14. The method of claim 10, wherein the pharmacologically active agent is 7-hydroxy-2-dipropyl-aminotetralin.

15. A method for preparing particles suitable for the treatment of ocular disease, comprising:

(a) mixing an aqueous solution of calcium chloride with an aqueous solution of sodium citrate to form a mixture;

(b) adding an aqueous solution a sodium phosphate to the mixture to form a solution;

(c) stirring the solution until particles of the desired size and comprising calcium phosphate are obtained; and

(d) dissolving a therapeutic drug used for the treatment of ocular disease in cellobiose solution and adding this solution to the calcium phosphate particles to form particles that are at least partially coated and at least partially impregnated with the therapeutic drug.
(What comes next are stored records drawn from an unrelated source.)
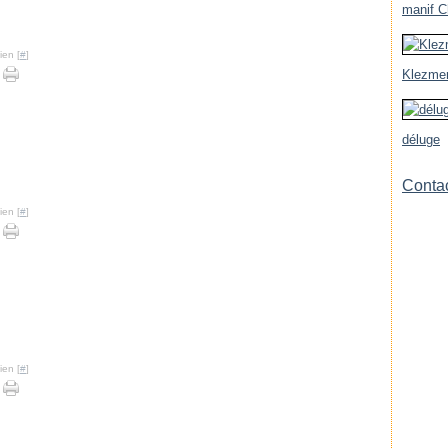
manif Ch
ien [
#
]
Klezmer
déluge
Contac
ien [
#
]
ien [
#
]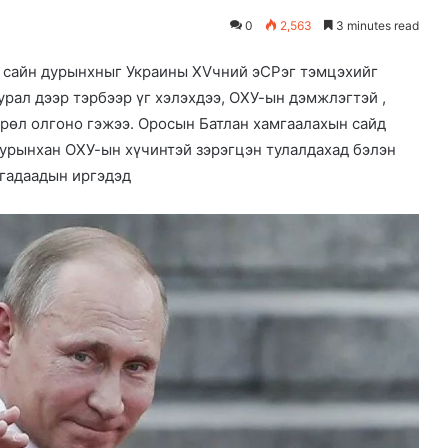
0
2,563
3 minutes read
 сайн дурынхныг Украины XVчний эCPэг тэмцэхийг
рал дээр тэрбээр үг хэлэхдээ, ОХУ-ын дэмжлэгтэй ,
рөл олгоно гэжээ. Оросын Батлан ​​хамгаалахын сайд
урынхан ОХУ-ын хүчинтэй зэрэгцэн тулалдахад бэлэн
 гадаадын иргэдэд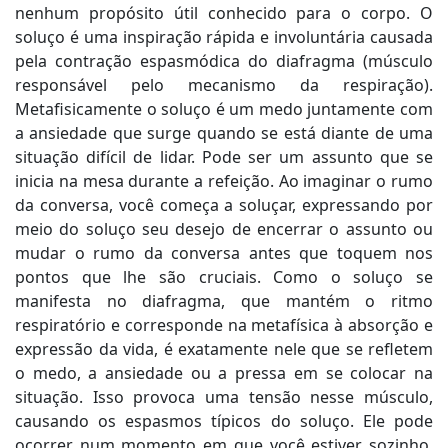
nenhum propósito útil conhecido para o corpo. O
soluço é uma inspiração rápida e involuntária causada
pela contração espasmódica do diafragma (músculo
responsável pelo mecanismo da respiração).
Metafisicamente o soluço é um medo juntamente com
a ansiedade que surge quando se está diante de uma
situação difícil de lidar. Pode ser um assunto que se
inicia na mesa durante a refeição. Ao imaginar o rumo
da conversa, você começa a soluçar, expressando por
meio do soluço seu desejo de encerrar o assunto ou
mudar o rumo da conversa antes que toquem nos
pontos que lhe são cruciais. Como o soluço se
manifesta no diafragma, que mantém o ritmo
respiratório e corresponde na metafísica à absorção e
expressão da vida, é exatamente nele que se refletem
o medo, a ansiedade ou a pressa em se colocar na
situação. Isso provoca uma tensão nesse músculo,
causando os espasmos típicos do soluço. Ele pode
ocorrer num momento em que você estiver sozinho,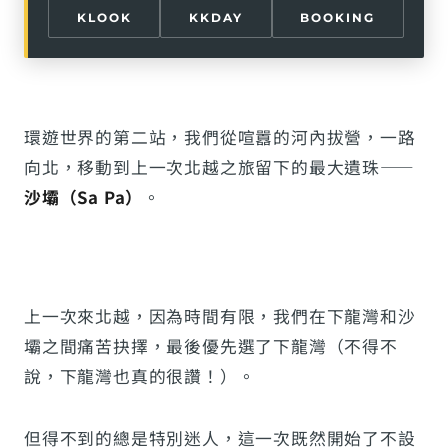
KLOOK
KKDAY
BOOKING
環遊世界的第二站，我們從喧囂的河內拔營，一路
向北，移動到上一次北越之旅留下的最大遺珠——
沙壩（Sa Pa）
。
上一次來北越，因為時間有限，我們在下龍灣和沙
壩之間痛苦抉擇，最後優先選了下龍灣（不得不
說，下龍灣也真的很讚！）。
但得不到的總是特別迷人，這一次既然開始了不設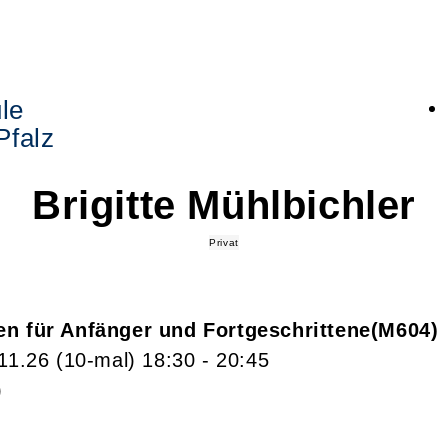
le
Pfalz
Brigitte
Mühlbichler
Privat
en für Anfänger und Fortgeschrittene
M604
.11.26
(10-mal)
18:30
- 20:45
)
16. The method of claim 15, wherein the stirring comprising sonicating.

17. The method of claim 15, wherein the therapeutic drug is 7-hydroxy-2-dipropyl-aminotetralin.

18. A particle comprising

(a) calcium phosphate, and

(b) a pharmacologically active agent selected from the group: antibiotics, antimicrobial agents, therapeutic monoclonal antibodies, such as tetracycline hydrochloride, leucomycin, penicillin, penicillin derivatives, erythromycin, sulphathiazole and nitrofurazone; local anesthetics such as benzocaine; a vasoconstrictor such as phenylephrine hydrochloride, tetrahydrozoline hydrochloride, naphazoline nitrate, oxymetazoline hydrochloride and tramazoline hydrochloride; cardiotonics such as digitalis and digoxin; a vasodilators such as nitro-glycerine and papaverine hydrochloride; antiseptics such as chlorhexidine hydrochloride, hexylresorcinol, dequaliniumchloride and ethacridine; enzymes such as lysozyme chloride and dextranase; sex hormones; hypotensives; sedatives; anti-tumor agents; steroidal anti-inflammatory agents such as hydro-cortisone, prednisone, fluticasone, prednisolone, triamcinolone, triamcinolone acetonide, dexamethasone, betamethasone, beclomethasone, and beclomethasone dipropionate; non-steroidal anti-inflammatory agents such as acetaminophen, aspirin, aminopyrine, phenylbutazone, mefanamic acid, ibuprofen, diclofenac sodium, indomethacin, colchicine, and probenocid; enzymatic anti-inflammatory agents such as chymotrypsin and bromelain seratiopeptidase; anti-histaminic agents such as diphenhydramine hydrochloride, chloropheniramine maleate and clemastine; anti-allergic agents and antitussive-expectorant antiasthmatic agents such as sodium chromoglycate, codeine phosphate, and isoproterenol hydrochloride; analgesics; and anti-migraine compounds at least partially coating the particle or impregnating the particle or both;

wherein the particle is adapted to deliver the pharmacologically active agent to an ocular surface of a patient in need thereof.